Hinata melangkah menuju kamarnya, melewati kamar Hanabi yang masih terbuka lebar. Setelah pintu kamarnya tertutup rapat, Hinata mulai mengemasi barang-barang yang akan dipakainya nanti. Dari pakaian hingga buku keagamaan. Tak lupa juga foto keluarganya untuk pelepas rindu kala di asrama nanti.
Pintu kamar Hinata kembali terbuka, menampakkan seorang gadis bersurai gelap yang terlihat mengantuk. Hanabi tak langsung menghampiri kasur kakaknya dan malah terduduk tepat di belakang Hinata.
"Kakak sedang apa? Mau pergi, ya?"
Hinata tak menjawab, masih sibuk merapikan barang-barangnya ke dalam tas besar. Namun Hanabi malah menggoyang-goyangkan lengan Hinata sampai pada akhirnya sang Kakak menoleh sendu kepadanya.
"Kakak mau pergi kemana? Nanti aku sendirian di rumah dong?"
Jemari Hinata mulai menyusuri surai cokelat Hanabi. Membelainya dengan lembut dan menatap manik cerah yang sama dengannya pada diri Hanabi. Hinata menghela nafas, berniat membuka suara namun lagi-lagi terdului oleh adiknya.
Tangan mungil Hanabi menyerahkan sebuah gantungan kunci berbentuk bunga teratai putih dari dalam sakunya. Gadis cilik yang baru menginjak sekolah dasar tingkat lima itu langsung memeluk sang kakak dengan erat, seakan enggan kehilangan Hinata walau hanya satu detik.
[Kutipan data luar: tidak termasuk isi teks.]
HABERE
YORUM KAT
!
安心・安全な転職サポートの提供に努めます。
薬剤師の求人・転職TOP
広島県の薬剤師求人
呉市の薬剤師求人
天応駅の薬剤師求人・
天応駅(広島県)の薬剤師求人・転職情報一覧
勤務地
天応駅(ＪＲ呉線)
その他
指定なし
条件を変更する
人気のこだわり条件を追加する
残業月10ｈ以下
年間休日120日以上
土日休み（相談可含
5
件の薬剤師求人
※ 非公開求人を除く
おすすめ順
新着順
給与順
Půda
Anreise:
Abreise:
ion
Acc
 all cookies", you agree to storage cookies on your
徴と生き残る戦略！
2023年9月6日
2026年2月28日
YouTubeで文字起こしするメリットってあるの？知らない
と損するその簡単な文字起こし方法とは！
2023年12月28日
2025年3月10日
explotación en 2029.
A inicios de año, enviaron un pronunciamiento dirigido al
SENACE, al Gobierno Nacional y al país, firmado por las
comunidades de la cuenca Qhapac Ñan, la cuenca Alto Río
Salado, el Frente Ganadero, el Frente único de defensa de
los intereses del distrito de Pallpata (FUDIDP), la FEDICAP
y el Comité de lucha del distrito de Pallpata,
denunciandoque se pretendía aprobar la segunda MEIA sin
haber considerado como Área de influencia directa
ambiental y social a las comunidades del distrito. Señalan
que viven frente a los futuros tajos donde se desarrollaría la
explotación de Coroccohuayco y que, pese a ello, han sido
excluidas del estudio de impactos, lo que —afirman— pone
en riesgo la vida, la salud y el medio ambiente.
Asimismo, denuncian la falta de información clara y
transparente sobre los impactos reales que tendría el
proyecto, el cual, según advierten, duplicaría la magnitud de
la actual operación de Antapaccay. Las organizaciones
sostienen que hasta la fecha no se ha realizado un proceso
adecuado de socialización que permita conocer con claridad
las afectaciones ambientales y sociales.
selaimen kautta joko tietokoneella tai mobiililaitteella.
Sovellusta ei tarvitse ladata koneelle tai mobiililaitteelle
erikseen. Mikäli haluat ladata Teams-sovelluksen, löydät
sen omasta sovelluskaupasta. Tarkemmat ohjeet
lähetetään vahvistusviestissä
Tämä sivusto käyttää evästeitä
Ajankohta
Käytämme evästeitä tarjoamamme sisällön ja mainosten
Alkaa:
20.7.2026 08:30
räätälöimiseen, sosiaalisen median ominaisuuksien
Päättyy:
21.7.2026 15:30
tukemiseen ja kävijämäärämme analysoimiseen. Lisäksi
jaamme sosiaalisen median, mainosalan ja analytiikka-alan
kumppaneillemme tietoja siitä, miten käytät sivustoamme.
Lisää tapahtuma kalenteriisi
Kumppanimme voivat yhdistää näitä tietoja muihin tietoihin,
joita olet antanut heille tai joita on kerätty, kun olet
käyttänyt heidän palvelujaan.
"Kenapa kakak enggak mau jawab? Bener ya? Yaudah, aku sih enggak bisa larang kakak," lirih Hanabi. "tapi, kakak simpan ini. Kata Ibu, ini jimat. Kakak hati-hati disana, jangan lupa baca doa. Awas dimakan hantu!"
Hinata tercekat, membelai kembali helai rambut Hanabi dengan lembut. Jimat, ya? Mungkin akan berguna nanti. Tapi...
"Emangnya kakak udah kasih tau mau kemana?"
Wajah Hanabi memerah, ketauan menguping pembicaraan kakaknya dengan sang Ayah. Bahu Hinata sedikit berguncang akibat tertawa akan tingkah adik satu-satunya itu, lalu mengalungkan tangan pada adik manisnya ke dalam pelukan dan menjatuhkannya di ranjang.
"Wah, kamu iseng! Nguping ya?"
"E-enggak kok, kak!"
"Gak mau ngaku lagi! Hukumannya, kau harus tidur sama kakak hari ini!"
Hanabi mengangguk pasrah, menyamankan posisinya di sebelah Hinata dan mulai memejamkan mata. Tangan Hinata masih setia bertengger pada puncak kepala Hanabi, sedangkan iris lavendernya menerawang ke arah langit-langit, berharap bulan lebih lama berjaga. Selang berikutnya, terdengarlah suara dengkuran halus dari keduanya, juga dentuman pintu tertutup dari luar.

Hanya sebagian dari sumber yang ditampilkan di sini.